In 2017, Danneberg published promising results for the injection of autologous-conditioned plasma (platelets concentrated at 300 g × 5 minutes) in the treatment of tendon injury in OSD [10], the effects, however, on ossification and deformation were absent.
Recent studies have shown that ALB-PRF has a much longer reabsorption time than PRF and other platelet concentrates, leading to the release of growth factors over an extended period of time. In dentistry, it has been used successfully in grafting processes and affects osteogenesis [11]. In animal studies, both solid PRF and Liquid PRF have been shown to hold a potent anti-inflammatory capacity in mesenchymal cells and show the ability to reduce osteoclastogenesis [12,13]. The results presented in this case highlight the possibility that the osteogenic properties of ALB-PRF may have a positive effect on ossification associated with tendon injury where ossification and osteochondrosis appear. A recent review on the subject of ALB-PRF highlighted the great biocompatibility of ALB-PRF and concluded that it has the capacity to greatly enhance fibroblast cellular activity as well as collagen production via the release of blood-derived growth factors [9].

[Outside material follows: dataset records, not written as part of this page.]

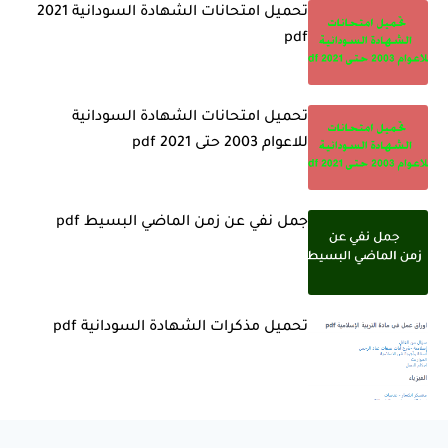
تحميل امتحانات الشهادة السودانية 2021
pdf
تحميل امتحانات الشهادة السودانية
للاعوام 2003 حتى 2021 pdf
جمل نفي عن زمن الماضي البسيط pdf
تحميل مذكرات الشهادة السودانية pdf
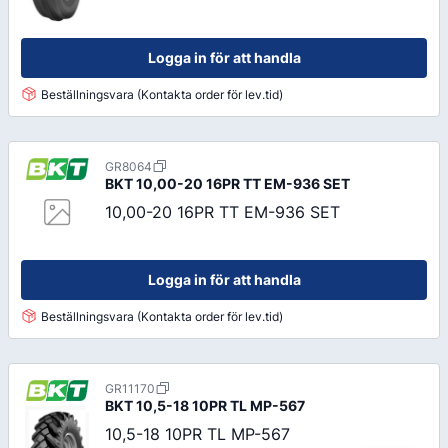
Logga in för att handla
Beställningsvara (Kontakta order för lev.tid)
GR8064
BKT
10,00-20 16PR TT EM-936 SET
10,00-20 16PR TT EM-936 SET
Logga in för att handla
Beställningsvara (Kontakta order för lev.tid)
GR11170
BKT
10,5-18 10PR TL MP-567
10,5-18 10PR TL MP-567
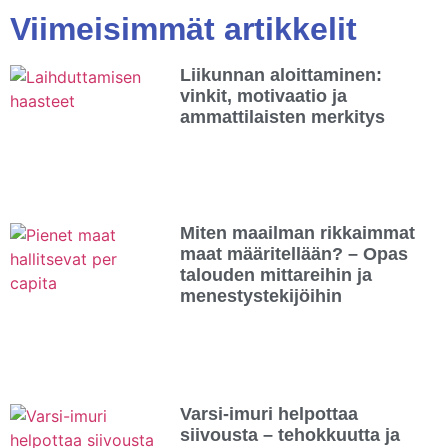
Viimeisimmät artikkelit
Liikunnan aloittaminen:
vinkit, motivaatio ja
ammattilaisten merkitys
Miten maailman rikkaimmat
maat määritellään? – Opas
talouden mittareihin ja
menestystekijöihin
Varsi-imuri helpottaa
siivousta – tehokkuutta ja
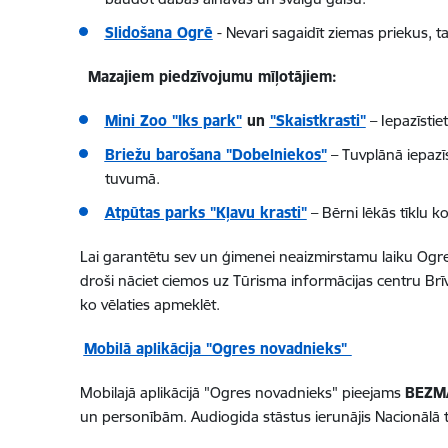
Slidošana Ogrē
- Nevari sagaidīt ziemas priekus, t
Mazajiem piedzīvojumu mīļotājiem:
Mini Zoo "Iks park"
un
"Skaistkrasti"
– Iepazīstie
Briežu barošana "Dobelniekos"
– Tuvplānā iepazīs
tuvumā.
Atpūtas parks "Kļavu krasti"
– Bērni lēkās tīklu k
Lai garantētu sev un ģimenei neaizmirstamu laiku Ogres
droši nāciet ciemos uz Tūrisma informācijas centru Brī
ko vēlaties apmeklēt.
Mobilā aplikācija "Ogres novadnieks"
Mobilajā aplikācijā "Ogres novadnieks" pieejams
BEZMA
un personībām. Audiogida stāstus ierunājis Nacionālā te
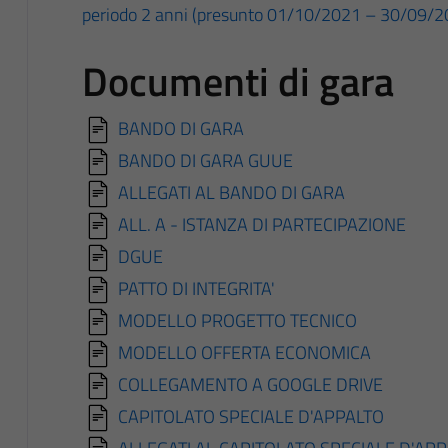
periodo 2 anni (presunto 01/10/2021 – 30/09/2
Documenti di gara
BANDO DI GARA
BANDO DI GARA GUUE
ALLEGATI AL BANDO DI GARA
ALL. A - ISTANZA DI PARTECIPAZIONE
DGUE
PATTO DI INTEGRITA'
MODELLO PROGETTO TECNICO
MODELLO OFFERTA ECONOMICA
COLLEGAMENTO A GOOGLE DRIVE
CAPITOLATO SPECIALE D'APPALTO
ALLEGATI AL CAPITOLATO SPECIALE D'AP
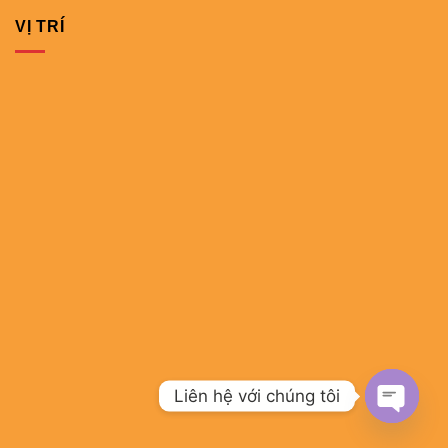
VỊ TRÍ
Liên hệ với chúng tôi
OPEN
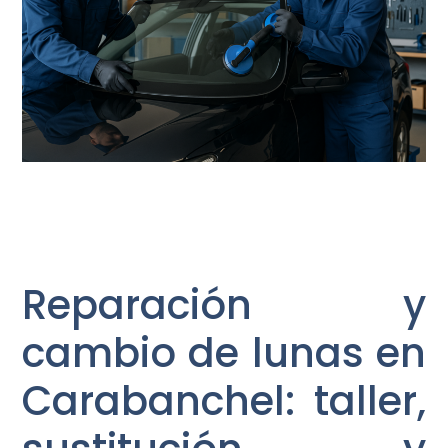
Reparación y
cambio de lunas en
Carabanchel: taller,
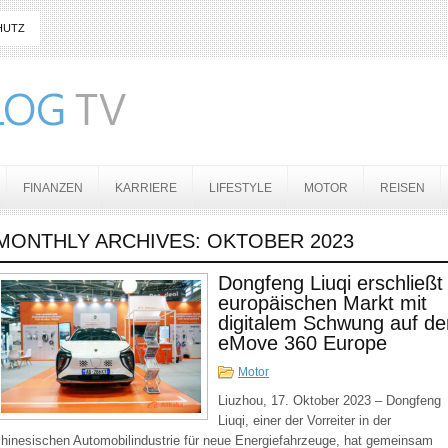
HUTZ
FINANZEN
KARRIERE
LIFESTYLE
MOTOR
REISEN
MONTHLY ARCHIVES:
OKTOBER 2023
Dongfeng Liuqi erschließt
europäischen Markt mit
digitalem Schwung auf de
eMove 360 Europe
Motor
Liuzhou, 17. Oktober 2023 – Dongfeng
Liuqi, einer der Vorreiter in der
chinesischen Automobilindustrie für neue Energiefahrzeuge, hat gemeinsam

The case presented herein describes a successful novel use of PRF and ALB-PRF for OSD, thus providing us insight into an alternative intervention for patients where the standard conservative treatment has failed or as an option to surgical intervention.
Further research on PRF and ALB-PRF for OSD in a larger patient group is indicated to optimize the treatment protocol further and test the theory in full.